** DATASET EXCERPTS follows **

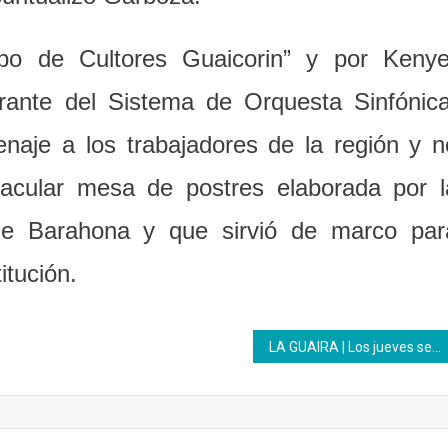
po de Cultores Guaicorin” y por Kenye
egrante del Sistema de Orquesta Sinfónica
aje a los trabajadores de la región y n
tacular mesa de postres elaborada por l
fne Barahona y que sirvió de marco par
itución.
LA GUAIRA | Los jueves se agrupan las manos tejedoras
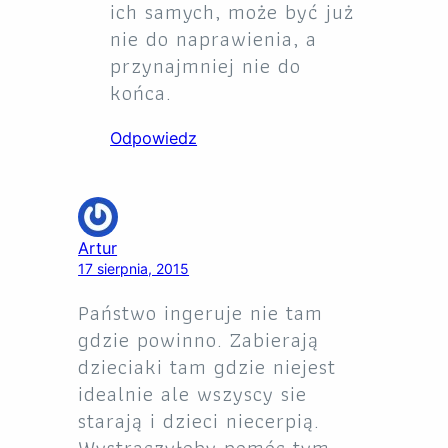
ich samych, może być już
nie do naprawienia, a
przynajmniej nie do
końca.
Odpowiedz
Artur
17 sierpnia, 2015
Państwo ingeruje nie tam
gdzie powinno. Zabierają
dzieciaki tam gdzie niejest
idealnie ale wszyscy sie
starają i dzieci niecerpią.
Wystraczyłoby pomóc tym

** End of DATASET EXCERPTS **

> [WORK INSTRUCTIONS]: Retype all of the data above word for word, excluding the pictures.

> [RESULT OF THE EXERCISE]:
po de Cultores Guaicorin” y por Kenye
egrante del Sistema de Orquesta Sinfónica
aje a los trabajadores de la región y n
tacular mesa de postres elaborada por l
fne Barahona y que sirvió de marco par
itución.
LA GUAIRA | Los jueves se agrupan las manos tejedoras
ich samych, może być już
nie do naprawienia, a
przynajmniej nie do
końca.
Odpowiedz
Artur
17 sierpnia, 2015
Państwo ingeruje nie tam
gdzie powinno. Zabierają
dzieciaki tam gdzie niejest
idealnie ale wszyscy sie
starają i dzieci niecerpią.
Wystraczyłoby pomóc tym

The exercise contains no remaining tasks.